NASA is on cloud nine. It has plans to expand its exploratory horizons through deploying solar sails that will harness solar power. This will increase spacecraft efficiency and lower operating costs. NASA recently unveiled plans to advance the technology by rolling out the largest-ever solar sail created— in 2015.
The next-gen solar spacecraft will deploy and operate a sail seven times larger than any sail that has fluttered in space. NASA’s Solar Sail mission is one of the three proposed Technology Demonstration Missions set to metamorphose space communications, deep space navigation and in-space propulsion capabilities.
Solar sails use radiation pressure from star and laser light to push large and ultra-thin mirrors up to high speeds.
For quite some time, NASA has been testing the technology on small scales.
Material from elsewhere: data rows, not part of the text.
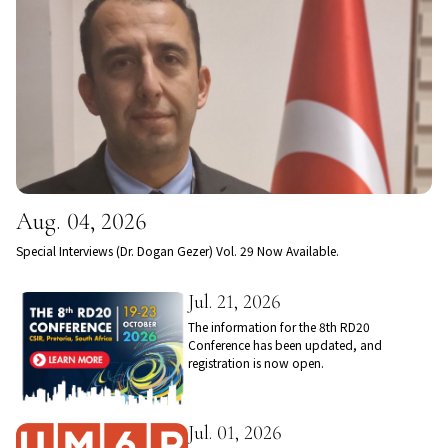
Aug. 04, 2026
Special Interviews (Dr. Dogan Gezer) Vol. 29 Now Available.
Jul. 21, 2026
The information for the 8th RD20
Conference has been updated, and
registration is now open.
Jul. 01, 2026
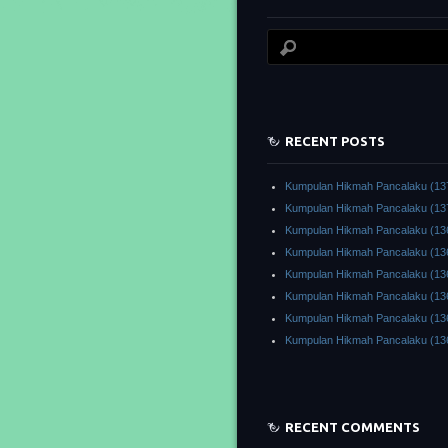
RECENT POSTS
Kumpulan Hikmah Pancalaku (13
Kumpulan Hikmah Pancalaku (13
Kumpulan Hikmah Pancalaku (13
Kumpulan Hikmah Pancalaku (13
Kumpulan Hikmah Pancalaku (13
Kumpulan Hikmah Pancalaku (13
Kumpulan Hikmah Pancalaku (13
Kumpulan Hikmah Pancalaku (13
RECENT COMMENTS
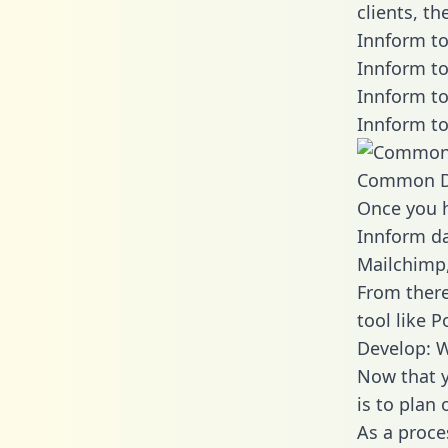
clients, t
Innform to
Innform to
Innform to
Innform to
Common D
Once you h
Innform da
Mailchimp,
From there
tool like P
Develop: W
Now that y
is to plan
As a proce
A solar sail powered spacecraft was successfully deployed in outer space with the launch of Japan’s IKAROS on May 21, 2010. NASA’s NanoSail-D — a 100 square-foot sail that re-entered earth’s atmosphere in May this year – lacked maneuvering capability, but it did collect valuable de-orbiting data that will contribute to this upcoming mission’s success.
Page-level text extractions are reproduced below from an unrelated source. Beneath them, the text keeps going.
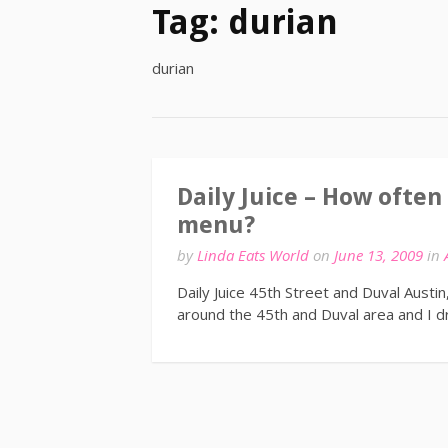
Tag:
durian
durian
Daily Juice – How often
menu?
by
Linda Eats World
on
June 13, 2009
in
Daily Juice 45th Street and Duval Austi
around the 45th and Duval area and I dr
The lower-cost technology could convert small satellites into space debris cleaners. Now there are 6,000 tons or 20,000 pieces of space debris in orbit. Much of this has accumulated over a period of 50 years from abandoned spacecraft, but satellites are still falling dead with some frequency — the 2.4 ton ROSAT spacecraft crashed to the earth in November.
Solar sail-powered space travel is tantalizing renewable energy enthusiasts. The National Oceanic and Atmospheric Administration is collaborating with NASA and L’Garde Inc. in the project, which includes test planning, flight hardware, launch, ground operations, and post-testing assessment and reporting.